Discussion in 'English Only' started by Lulu978, Nov 30, 2016.

  1. Lulu978

    Lulu978 Senior Member

    Hi, everybody

    I need to translate a text about sunglasses, but there is a sentence that I don't understand very well. This is why I need your help.

    The sentence says that "within the collection, a tear-drop pilot style for Sun stands out for its contemporary and luxury appeal." I have understood the general meaning of the advertisement, except for those two words at the end of it... :confused:

    Can you, please, explain me in other words what "luxury appeal" mean?

    Thank you very much
  2. Thomas Tompion Senior Member

    Southern England
    English - England
    I wonder if you have left out the word glasses between Sun and stands here.

    I don't need to tell you that tear-drop pilot is a common style of sunglasses - tear-drop for the shape of the lenses, pilot for the image transposed to the wearer by the glasses.

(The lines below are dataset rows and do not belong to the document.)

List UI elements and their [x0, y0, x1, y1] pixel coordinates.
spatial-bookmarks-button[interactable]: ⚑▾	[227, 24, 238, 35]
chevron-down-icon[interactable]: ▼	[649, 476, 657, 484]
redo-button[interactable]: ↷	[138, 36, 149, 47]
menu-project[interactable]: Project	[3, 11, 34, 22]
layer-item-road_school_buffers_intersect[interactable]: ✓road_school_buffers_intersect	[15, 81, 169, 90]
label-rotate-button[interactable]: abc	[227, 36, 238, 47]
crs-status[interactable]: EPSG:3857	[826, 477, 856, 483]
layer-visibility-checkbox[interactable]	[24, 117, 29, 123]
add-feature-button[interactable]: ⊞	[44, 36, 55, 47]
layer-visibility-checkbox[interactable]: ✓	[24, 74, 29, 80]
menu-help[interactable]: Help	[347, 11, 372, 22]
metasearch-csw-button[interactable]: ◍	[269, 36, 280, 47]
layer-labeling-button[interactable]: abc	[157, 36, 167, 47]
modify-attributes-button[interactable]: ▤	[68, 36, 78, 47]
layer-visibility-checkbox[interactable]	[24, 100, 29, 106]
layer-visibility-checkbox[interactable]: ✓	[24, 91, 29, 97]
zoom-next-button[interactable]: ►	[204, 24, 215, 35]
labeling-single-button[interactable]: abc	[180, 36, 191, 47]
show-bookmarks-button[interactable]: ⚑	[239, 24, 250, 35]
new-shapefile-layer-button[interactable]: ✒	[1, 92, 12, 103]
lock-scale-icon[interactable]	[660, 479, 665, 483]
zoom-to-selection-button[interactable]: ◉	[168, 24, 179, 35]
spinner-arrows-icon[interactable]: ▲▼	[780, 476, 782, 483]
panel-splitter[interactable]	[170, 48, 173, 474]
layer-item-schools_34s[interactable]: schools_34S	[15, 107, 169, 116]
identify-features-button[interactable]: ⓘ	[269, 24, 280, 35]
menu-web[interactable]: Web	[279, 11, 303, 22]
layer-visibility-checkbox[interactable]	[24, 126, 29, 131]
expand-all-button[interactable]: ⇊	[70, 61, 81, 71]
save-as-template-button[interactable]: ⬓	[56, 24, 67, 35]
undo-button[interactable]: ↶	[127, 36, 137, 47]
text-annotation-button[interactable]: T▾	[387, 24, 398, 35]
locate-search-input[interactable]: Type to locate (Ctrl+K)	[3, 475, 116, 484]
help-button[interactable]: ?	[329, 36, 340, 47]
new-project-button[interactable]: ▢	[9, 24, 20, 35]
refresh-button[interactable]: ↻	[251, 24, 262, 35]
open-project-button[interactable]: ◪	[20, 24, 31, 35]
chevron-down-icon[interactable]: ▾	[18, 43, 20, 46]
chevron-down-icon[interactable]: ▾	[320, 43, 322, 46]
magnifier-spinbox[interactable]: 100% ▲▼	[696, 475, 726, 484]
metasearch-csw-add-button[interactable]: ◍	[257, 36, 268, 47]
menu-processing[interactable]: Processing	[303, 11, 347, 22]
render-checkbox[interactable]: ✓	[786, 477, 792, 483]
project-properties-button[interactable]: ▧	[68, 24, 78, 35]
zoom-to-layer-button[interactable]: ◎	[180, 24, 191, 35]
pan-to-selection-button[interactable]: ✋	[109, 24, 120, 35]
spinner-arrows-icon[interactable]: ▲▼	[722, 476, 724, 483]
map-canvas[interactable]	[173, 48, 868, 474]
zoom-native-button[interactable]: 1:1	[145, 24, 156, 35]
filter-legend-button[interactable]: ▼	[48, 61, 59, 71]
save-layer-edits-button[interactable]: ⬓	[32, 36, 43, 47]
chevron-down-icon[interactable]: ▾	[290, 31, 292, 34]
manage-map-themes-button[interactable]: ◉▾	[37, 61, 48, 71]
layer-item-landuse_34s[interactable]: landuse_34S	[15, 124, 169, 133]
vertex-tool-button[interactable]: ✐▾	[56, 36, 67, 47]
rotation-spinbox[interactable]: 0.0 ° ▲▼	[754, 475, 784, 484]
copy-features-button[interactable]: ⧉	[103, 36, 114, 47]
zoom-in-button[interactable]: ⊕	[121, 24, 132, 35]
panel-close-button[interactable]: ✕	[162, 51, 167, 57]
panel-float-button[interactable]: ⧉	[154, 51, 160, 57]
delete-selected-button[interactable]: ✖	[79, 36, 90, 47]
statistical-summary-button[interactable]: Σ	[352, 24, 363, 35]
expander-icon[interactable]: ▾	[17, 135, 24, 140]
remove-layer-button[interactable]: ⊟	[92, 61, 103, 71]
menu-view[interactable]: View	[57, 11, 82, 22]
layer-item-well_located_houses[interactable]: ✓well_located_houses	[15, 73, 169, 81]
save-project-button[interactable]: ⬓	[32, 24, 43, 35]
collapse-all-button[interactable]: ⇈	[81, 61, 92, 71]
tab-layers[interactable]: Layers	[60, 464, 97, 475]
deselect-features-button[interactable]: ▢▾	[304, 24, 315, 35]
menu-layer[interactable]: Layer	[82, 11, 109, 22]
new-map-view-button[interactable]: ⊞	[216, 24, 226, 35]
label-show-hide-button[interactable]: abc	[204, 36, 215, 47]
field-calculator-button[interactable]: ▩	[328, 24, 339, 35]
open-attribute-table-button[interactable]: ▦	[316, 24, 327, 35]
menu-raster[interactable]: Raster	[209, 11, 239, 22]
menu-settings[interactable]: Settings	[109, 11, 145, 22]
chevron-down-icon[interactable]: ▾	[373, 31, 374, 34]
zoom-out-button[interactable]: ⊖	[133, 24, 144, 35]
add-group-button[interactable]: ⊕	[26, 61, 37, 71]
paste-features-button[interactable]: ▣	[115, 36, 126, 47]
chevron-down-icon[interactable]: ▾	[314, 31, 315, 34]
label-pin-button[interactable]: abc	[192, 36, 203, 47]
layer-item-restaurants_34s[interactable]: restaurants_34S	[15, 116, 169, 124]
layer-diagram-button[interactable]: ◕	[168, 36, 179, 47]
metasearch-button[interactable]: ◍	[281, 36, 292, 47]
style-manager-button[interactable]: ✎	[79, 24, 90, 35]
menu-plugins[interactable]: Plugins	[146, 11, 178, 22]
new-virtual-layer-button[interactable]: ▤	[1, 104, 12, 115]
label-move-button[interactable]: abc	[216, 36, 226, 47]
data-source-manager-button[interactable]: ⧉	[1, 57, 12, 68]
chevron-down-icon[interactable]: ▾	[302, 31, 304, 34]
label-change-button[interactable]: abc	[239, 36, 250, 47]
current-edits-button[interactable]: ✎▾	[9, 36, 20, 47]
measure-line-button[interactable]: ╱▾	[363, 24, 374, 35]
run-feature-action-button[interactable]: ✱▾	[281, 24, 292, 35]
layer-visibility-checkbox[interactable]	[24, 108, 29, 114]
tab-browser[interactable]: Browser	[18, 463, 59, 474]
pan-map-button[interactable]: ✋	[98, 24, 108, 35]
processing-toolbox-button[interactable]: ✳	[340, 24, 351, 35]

    Luxury appeal means that they appeal to those who like luxury - wearing these glasses will make people think you have just stepped out of your Ferrari.
  3. Edinburgher Senior Member

    German/English bilingual
    You would not write "sun glasses", would you? The usual term is "sunglasses". That "Sun" is written with a capital suggest it might be a maker's name. But it could simply be a mistake. Certainly "sunglasses" would fit.

    It seems to me that "look" may have been left out after "contemporary".
  4. Lulu978

    Lulu978 Senior Member


    I'm sorry, but the transcription is right, in my text appears only "Sun" (and I suppose it stands for "sunglasses". In another part of the text there is "The collection includes five shapes for Sun and Optical") and "contemporary" is related to the word "appeal" as I have written above. Maybe it is a particular "strategy" used for advertisement, I don't know...

    Anyway, I understand now Thomas Tompion, thank you for your explanation ;)

    And thank you Edinburgher: I think "contemporary look" is what I have to translate.

  5. ewie

    ewie Senior Member

    English English

    For me, Mr T, sunglasses only come in two varieties: broken and not broken.
  6. Edinburgher Senior Member

    German/English bilingual
    OK, so "Sun" is treated as a quasi-proper name, the abbreviation of a category name. This is pretty terrible. After all, sunglasses and "optical" glasses are not mutually exclusive. In BE we refer to the latter as "prescription glasses" (i.e. the lenses are shaped to correct a vision defect), but not all sunglasses are non-prescription. Only those for people who don't need correction (or who already wear contact lenses) are. My sunglasses, for example, are "optical" (and pilot-style, as it happens).